Exercise input >>
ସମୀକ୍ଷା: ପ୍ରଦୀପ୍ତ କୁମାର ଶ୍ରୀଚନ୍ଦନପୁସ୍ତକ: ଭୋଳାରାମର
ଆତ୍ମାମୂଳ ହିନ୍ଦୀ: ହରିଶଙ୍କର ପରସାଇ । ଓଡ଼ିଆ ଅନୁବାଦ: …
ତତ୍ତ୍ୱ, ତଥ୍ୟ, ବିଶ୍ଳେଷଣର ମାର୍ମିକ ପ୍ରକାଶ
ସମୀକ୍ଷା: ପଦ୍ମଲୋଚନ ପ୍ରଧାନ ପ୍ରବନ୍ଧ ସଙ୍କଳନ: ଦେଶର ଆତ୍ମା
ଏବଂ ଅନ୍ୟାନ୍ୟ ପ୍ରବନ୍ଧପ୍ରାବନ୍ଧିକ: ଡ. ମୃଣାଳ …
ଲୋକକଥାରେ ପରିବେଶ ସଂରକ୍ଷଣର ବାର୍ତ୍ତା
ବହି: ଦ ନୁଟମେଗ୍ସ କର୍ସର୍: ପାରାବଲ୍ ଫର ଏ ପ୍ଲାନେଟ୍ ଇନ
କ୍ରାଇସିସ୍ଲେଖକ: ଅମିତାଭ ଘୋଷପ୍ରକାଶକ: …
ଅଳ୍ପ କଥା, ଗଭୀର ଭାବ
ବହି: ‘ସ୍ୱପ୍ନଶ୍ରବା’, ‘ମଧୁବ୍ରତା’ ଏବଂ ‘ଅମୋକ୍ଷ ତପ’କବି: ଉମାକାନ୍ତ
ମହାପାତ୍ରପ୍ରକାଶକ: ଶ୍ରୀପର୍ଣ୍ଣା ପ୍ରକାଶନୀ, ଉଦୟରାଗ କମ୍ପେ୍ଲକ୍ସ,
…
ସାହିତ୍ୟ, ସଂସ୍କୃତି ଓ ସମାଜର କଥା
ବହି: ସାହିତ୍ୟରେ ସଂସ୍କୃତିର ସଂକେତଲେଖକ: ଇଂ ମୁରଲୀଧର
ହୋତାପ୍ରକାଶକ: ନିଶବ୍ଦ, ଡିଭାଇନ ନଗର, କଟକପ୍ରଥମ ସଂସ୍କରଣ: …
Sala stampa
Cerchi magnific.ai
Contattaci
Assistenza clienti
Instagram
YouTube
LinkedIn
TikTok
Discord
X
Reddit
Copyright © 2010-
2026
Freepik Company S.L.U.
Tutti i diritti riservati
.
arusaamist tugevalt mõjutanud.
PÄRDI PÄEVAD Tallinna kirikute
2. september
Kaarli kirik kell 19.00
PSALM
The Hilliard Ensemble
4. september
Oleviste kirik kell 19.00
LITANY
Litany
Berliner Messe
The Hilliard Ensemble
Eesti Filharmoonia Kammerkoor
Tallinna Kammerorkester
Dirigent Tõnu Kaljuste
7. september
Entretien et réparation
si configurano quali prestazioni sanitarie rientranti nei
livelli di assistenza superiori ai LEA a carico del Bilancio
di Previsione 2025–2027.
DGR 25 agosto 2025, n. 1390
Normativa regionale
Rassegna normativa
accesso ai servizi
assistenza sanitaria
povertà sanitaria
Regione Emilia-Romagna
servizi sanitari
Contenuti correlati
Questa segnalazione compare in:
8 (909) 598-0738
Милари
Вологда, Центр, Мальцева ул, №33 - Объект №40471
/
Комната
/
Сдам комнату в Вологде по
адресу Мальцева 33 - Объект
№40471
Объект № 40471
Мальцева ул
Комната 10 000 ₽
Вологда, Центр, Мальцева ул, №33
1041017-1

What to do >> Copy each line above exactly as it stands.

Task response >>
ସମୀକ୍ଷା: ପ୍ରଦୀପ୍ତ କୁମାର ଶ୍ରୀଚନ୍ଦନପୁସ୍ତକ: ଭୋଳାରାମର
ଆତ୍ମାମୂଳ ହିନ୍ଦୀ: ହରିଶଙ୍କର ପରସାଇ । ଓଡ଼ିଆ ଅନୁବାଦ: …
ତତ୍ତ୍ୱ, ତଥ୍ୟ, ବିଶ୍ଳେଷଣର ମାର୍ମିକ ପ୍ରକାଶ
ସମୀକ୍ଷା: ପଦ୍ମଲୋଚନ ପ୍ରଧାନ ପ୍ରବନ୍ଧ ସଙ୍କଳନ: ଦେଶର ଆତ୍ମା
ଏବଂ ଅନ୍ୟାନ୍ୟ ପ୍ରବନ୍ଧପ୍ରାବନ୍ଧିକ: ଡ. ମୃଣାଳ …
ଲୋକକଥାରେ ପରିବେଶ ସଂରକ୍ଷଣର ବାର୍ତ୍ତା
ବହି: ଦ ନୁଟମେଗ୍ସ କର୍ସର୍: ପାରାବଲ୍ ଫର ଏ ପ୍ଲାନେଟ୍ ଇନ
କ୍ରାଇସିସ୍ଲେଖକ: ଅମିତାଭ ଘୋଷପ୍ରକାଶକ: …
ଅଳ୍ପ କଥା, ଗଭୀର ଭାବ
ବହି: ‘ସ୍ୱପ୍ନଶ୍ରବା’, ‘ମଧୁବ୍ରତା’ ଏବଂ ‘ଅମୋକ୍ଷ ତପ’କବି: ଉମାକାନ୍ତ
ମହାପାତ୍ରପ୍ରକାଶକ: ଶ୍ରୀପର୍ଣ୍ଣା ପ୍ରକାଶନୀ, ଉଦୟରାଗ କମ୍ପେ୍ଲକ୍ସ,
…
ସାହିତ୍ୟ, ସଂସ୍କୃତି ଓ ସମାଜର କଥା
ବହି: ସାହିତ୍ୟରେ ସଂସ୍କୃତିର ସଂକେତଲେଖକ: ଇଂ ମୁରଲୀଧର
ହୋତାପ୍ରକାଶକ: ନିଶବ୍ଦ, ଡିଭାଇନ ନଗର, କଟକପ୍ରଥମ ସଂସ୍କରଣ: …
Sala stampa
Cerchi magnific.ai
Contattaci
Assistenza clienti
Instagram
YouTube
LinkedIn
TikTok
Discord
X
Reddit
Copyright © 2010-
2026
Freepik Company S.L.U.
Tutti i diritti riservati
.
arusaamist tugevalt mõjutanud.
PÄRDI PÄEVAD Tallinna kirikute
2. september
Kaarli kirik kell 19.00
PSALM
The Hilliard Ensemble
4. september
Oleviste kirik kell 19.00
LITANY
Litany
Berliner Messe
The Hilliard Ensemble
Eesti Filharmoonia Kammerkoor
Tallinna Kammerorkester
Dirigent Tõnu Kaljuste
7. september
Entretien et réparation
si configurano quali prestazioni sanitarie rientranti nei
livelli di assistenza superiori ai LEA a carico del Bilancio
di Previsione 2025–2027.
DGR 25 agosto 2025, n. 1390
Normativa regionale
Rassegna normativa
accesso ai servizi
assistenza sanitaria
povertà sanitaria
Regione Emilia-Romagna
servizi sanitari
Contenuti correlati
Questa segnalazione compare in:
8 (909) 598-0738
Милари
Вологда, Центр, Мальцева ул, №33 - Объект №40471
/
Комната
/
Сдам комнату в Вологде по
адресу Мальцева 33 - Объект
№40471
Объект № 40471
Мальцева ул
Комната 10 000 ₽
Вологда, Центр, Мальцева ул, №33
1041017-1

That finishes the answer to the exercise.